Customer notes also flow into our GTM system so the sales context is there when the next call happens. Follow-ups from meetings feed my weekly TODO. And when I'm working with an AI agent on something and it spots an issue, it can drop a note right into that same folder. I'll pick it up later.
Finance checklist
The finance template works differently. Instead of capturing what happened, it's a checklist I run 2-3 times a month: vendor invoices, customer AR aging, bank balance, payroll, board reporting. Every item links directly to the system I need to check. Open the note, work down the list, check things off. Takes about half the time it used to because I'm not trying to remember what I missed last time.
---
title: "{{title}}"
date: {{date:YYYY-MM-DD}}
note_type: internal
topic: finance
participants:
-
tags:
-
---
# {{title}}
## Participants
-
## Checklist
- [ ] Vendor invoices (AP)
- [ ] Contractors
- [ ] SaaS subscriptions
- [ ] Other vendors
- [ ] Customer invoices (AR aging report)
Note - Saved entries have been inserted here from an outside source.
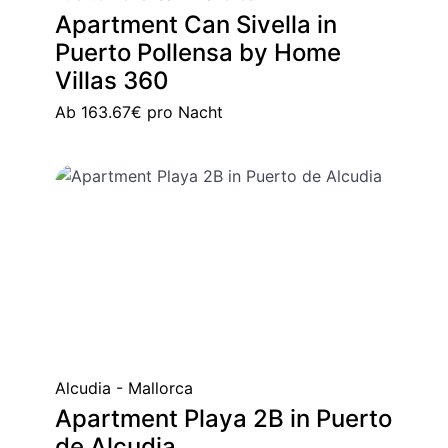
Apartment Can Sivella in
Puerto Pollensa by Home
Villas 360
Ab
163.67€
pro Nacht
Alcudia - Mallorca
Apartment Playa 2B in Puerto
de Alcudia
- [ ] Outstanding by customer
- [ ] Past due follow-ups
- [ ] Payment processor
- [ ] Open invoices
- [ ] Failed charges
- [ ] Marketplace revenue
- [ ] Active agreements
- [ ] Billed revenue
- [ ] Upcoming expenses
- [ ] Credit card balance
- [ ] Other payables
- [ ] Confirm bank balance
- [ ] Payroll clearing
- [ ] Operating account
- [ ] Bookkeeping review
- [ ] Recent transactions
- [ ] Outstanding requests
- [ ] Board/investor reporting
- [ ] Compliance
- [ ] State and local filings
- [ ] Audits
Same idea works for quarterly security reviews, board prep, anything repeatable that currently lives in your head.
The wider ecosystem
Because everything is plain text, you're not locked into any one tool.
For viewing and navigating, Obsidian handles large markdown libraries well: graph view, tag search, template plugins. VSCode works too if you'd rather stay in your dev environment. Both read the same folder with no conversion needed.
For AI, you don't have to use a cloud model. Ollama and Apple MLX let you run models locally against the same folder. Useful if you have notes you'd rather not send to an external API. DS4 is worth looking at specifically. The latest models support up to 200k token context windows, so you can feed in most of your notes folder in a single pass.
And if you need a different output format, just ask the AI to convert. Board summary, customer brief, HTML email. Markdown converts cleanly to any of them. The notes become inputs to other systems, not just records you write and forget.
The value of an app like Notion is the UI. The cost is that your data only works inside that app. Plain text inverts that tradeoff.
The note-taking advice you usually see is about capturing or summarizing a meeting. That's not wrong. But capture is the easy part.
The hard part is what happens to a note after it's written. If the answer is "nothing, unless I manually go find it," there's a hole in the system regardless of how good the notes are. Pointing an AI at the folder is what closed it.
That customer still does office hours with me. When they ask about last month's item, I've got a ticket to show them.